-
Notifications
You must be signed in to change notification settings - Fork 35
Home
The aim of this fork is to make Pattern compatible with Python 3.
Pattern (www.clips.ua.ac.be/pattern) is a Python 2.7 package for data mining, natural language processing and machine learning.
The Python Software Foundation (PSF) has granted $1,200 to support the compatibility update. Please read the grant proposal (PDF) for an overview of our objectives. The Computational Psycholinguistics Group (CLiPS) of the University of Antwerp has granted $250. The Experimental Media Research Group (EMRG) of the St Lucas University College of Art & Design Antwerp has granted $250. Tom De Smedt has granted $150.
If you like Pattern and you like Python 3, you can help by joining the development team or by donating. To join the development team, simply leave an issue or a pull request. To donate, go to www.clips.ua.ac.be/pattern, click the blue Donate button and mention "Pattern 3". Thanks!
1. Task: support Python 2.7 + Python 3.3.
The Pattern package is organized in modules (pattern.web
, pattern.text
, ...). Some of these should be relatively easy to port (pattern.metrics
, pattern.graph
) and some harder. In particular, pattern.web
has HTML parsers and attempts to convert all text downloaded from the web to Unicode, and pattern.text
and pattern.vector
are both lengthy and full of string / text handling functions.
Submodules of pattern.text
such as pattern.en
and pattern.nl
are near identical: they import everything from pattern.text
, with language-specific settings. Some of these have an inflect.py
submodule that contain older code with weird-looking imports that may not work in 3.
2. Pull requests
Pattern 3 is a "public" fork on GitHub. With "public" we mean that anyone can join the development team. Even so, try to use pull requests instead of directly altering code so we have a history log. We should probably work module by module: finish one module before starting the next. But if someone is more comfortable with fixing things here and there that is okay too.
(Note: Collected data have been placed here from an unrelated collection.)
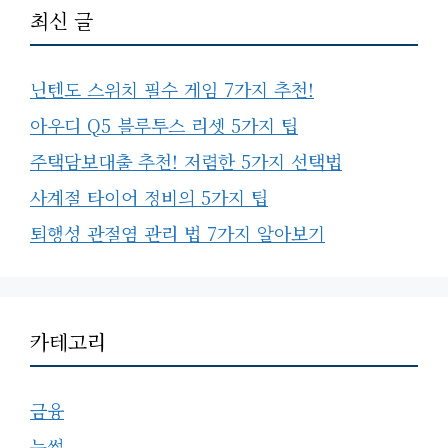
최신 글
닌텐도 스위치 필수 게임 7가지 추천!
아우디 Q5 블루투스 리셋 5가지 팁
주택담보대출 추천! 저렴한 5가지 선택법
사계절 타이어 정비의 5가지 팁
퇴행성 관절염 관리 법 7가지 알아보기
카테고리
금융
눈썹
In any case we should clearly mark pull requests and dicussions with a pattern.<module>
title, a took me x hours
tagline and a description of the update. We can use this information to divide the available budget.
3. Travis
People have suggested Travis continuous integration as a starting point. If you know how that works, please go ahead and set it up!
4. Try importing
Simply trying to import a module in Python 3.4 (e.g., from pattern import metrics
) will yield revealing errors. When you fix one of these, you can do a find/replace in the entire project to fix the issue in other modules too. For example, I previously used the Textmate editor to find/replace on "print", and then used a regular expression to replace all (?) print x
statements with print(x)
functions.
5. Run unit tests
Running unit tests will also yield revealing errors. Note that not all functionality is covered by a unit test. As an estimate, about 70-80% of the source code is covered. Some important things like saving and loading to file don't always have a unit test.
6. Use six?
Do we use six or not? An argument against six is that the source code will become cluttered with six.<some_function>()
, which makes it less interesting to people looking to learn from the source code or copy portions. But if you think we can work faster with six, go ahead. We can always try to remove it later on.
At least each module could have some PY2
and PY3
(booleans, True
or False
) constants for if-statements and, for example, a STRING
and UNICODE
constant (not sure yet how these would work).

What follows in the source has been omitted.